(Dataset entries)
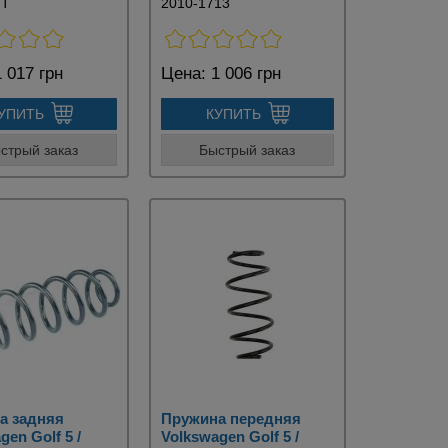
MT
2010-1713
 017 грн
Цена:
1 006 грн
УПИТЬ
КУПИТЬ
стрый заказ
Быстрый заказ
а задняя
Пружина передняя
gen Golf 5 /
Volkswagen Golf 5 /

### PROBLEM REQUIREMENTS
Your job is to transcribe the entries above exactly; skip the pictures.

### RESPONSE AREA
MT
2010-1713
 017 грн
Цена:
1 006 грн
УПИТЬ
КУПИТЬ
стрый заказ
Быстрый заказ
а задняя
Пружина передняя
gen Golf 5 /
Volkswagen Golf 5 /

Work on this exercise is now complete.